**** Records shown

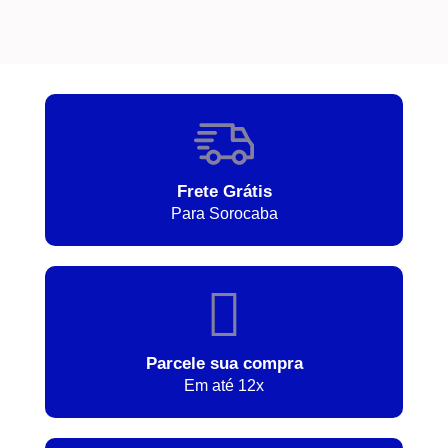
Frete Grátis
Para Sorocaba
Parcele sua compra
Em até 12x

********
**** Records shown

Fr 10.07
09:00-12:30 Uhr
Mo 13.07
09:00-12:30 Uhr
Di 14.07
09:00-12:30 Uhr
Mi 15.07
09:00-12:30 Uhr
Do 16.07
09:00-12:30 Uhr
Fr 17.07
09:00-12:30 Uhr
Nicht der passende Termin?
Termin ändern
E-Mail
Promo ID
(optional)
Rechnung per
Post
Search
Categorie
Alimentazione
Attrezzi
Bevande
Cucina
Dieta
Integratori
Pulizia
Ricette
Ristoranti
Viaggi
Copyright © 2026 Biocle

********

◆ **Exercise requirements**
Out of the entries, pull every line that mentions "Termin".

◆ **Result for this task**
Nicht der passende Termin?
Termin ändern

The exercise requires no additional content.